In meinem Leben bin ich 15 Mal umgezogen. Und 15 Mal sind es unzählige Kartons voller Bücher mit mir. Insgesamt besitze ich mehrere hundert. Jedes einzelne bedacht ausgewählt und lieben gelernt. Ich lese gerne. Mir gefällt am Bücherlesen die Haptik, dass ich zurückblättern und Lieblingsstellen markieren kann. Bücher, die ich gelesen habe, sehen auch so aus: Flecken und Knicke. Ob Kaffee, Erde, Make-up, Eselsohren … all so etwas. Ich bewahre Geschichten in meinen Regalen und auf dem Boden. Aufgebaut zu mehreren Wissens- und Inspirationstürmchen. Jeden Monat lese ich mindestens ein Buch. Meist zwei, wenn ich derart von einem gefesselt bin, dass ich es in jeder freien Sekunde wieder in die Hand nehme. Oder eher gesagt: nahm.

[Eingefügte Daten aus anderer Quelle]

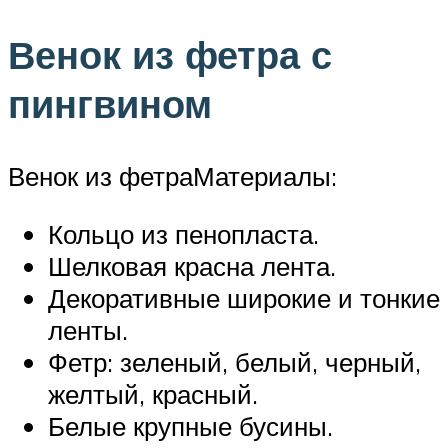
Венок из фетра с
пингвином
Венок из фетраМатериалы:
Кольцо из пенопласта.
Шелковая красна лента.
Декоративные широкие и тонкие
ленты.
Фетр: зеленый, белый, черный,
желтый, красный.
Белые крупные бусины.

Bücher sind toll. Sie passen in die Tasche. Man kann sie überall lesen: im Café, in der U-Bahn, auf der Straße, Wiese, Klo, überall! Und dann gab es da noch Menschen. Freunde und Familie. „Gab“. Aber Netflix zwingt mich regelrecht, zu Hause zu bleiben. An kalten, usseligen Tagen ist das etwas Schönes, aber ehrlicherweise kann ich mich nicht wirklich daran  erinnern, wann ich im vergangenen Vierteljahr soziale Kontakte gepflegt habe.

Netflix: der Moment der Erkenntnis

Letzte Woche fiel mein Router aus, und so wurde mein Zuhause in die Steinzeit zurückversetzt. Diese sich in den vergangenen drei Monaten eingeschlichene Routine des Netflixens hatte nicht nur meine Sehgewohnheiten gestört, sondern auch dafür gesorgt, dass ich seit Ewigkeiten keine einzige Seite mehr umgeblättert hatte. Das war mir gar nicht bewusst gewesen. Diese Erkenntnis kam, als ich mich seufzend aufs Sofa warf und nicht wusste, was ich ohne Internet tun sollte. Mein Blick landete auf einem grünen Buchrücken im Regal. Ein Buch, das ich bei Seite 64 zur Seite gelegt hatte, um mein Netflix-Konto einzurichten.

Alter … was hatte ich getan? Ich sag es euch: Lebenszeit auf Netflix verloren. Na klar: Filme sind super, aber mittlerweile geht es fast nur noch um Quantität statt Qualität. Ich gucke einfach, ohne wirklich zu gucken. Ich lasse mich berieseln. Sobald ich nach Hause komme, klappe ich völlig automatisiert meinen Laptop auf und öffne Netflix. Dass ich teilweise Ewigkeiten damit verbringe, zu stöbern, sollte eigentlich schon als Warnzeichen verstanden werden.

20:15 Uhr

Ich vermisse die mit tausenden anderen Menschen geteilte Aufregung, zu einer bestimmten Zeit mit Freunden, der Familie oder alleine vor dem Fernseher zu sitzen. Mit Chips und Limo. In den Unterbrechungen rannte jeder zweite Zuschauer zur Toilette, und die Wasserwerke konnten ganz genau angeben, wann wohl eine Werbepause lief. Man musste sich nach dem Programm richten. Tatsächlich war das auch der Grund, weshalb ich mich nur schwer mit dem Gedanken an Video-on-Demand anfreunden konnte. Wollte ich denn, dass Fernsehen für mich jederzeit abrufbar ist? Und auch jetzt, während ich diese Zeilen tippe, merke ich, wie sich mein Gesicht skeptisch verzieht.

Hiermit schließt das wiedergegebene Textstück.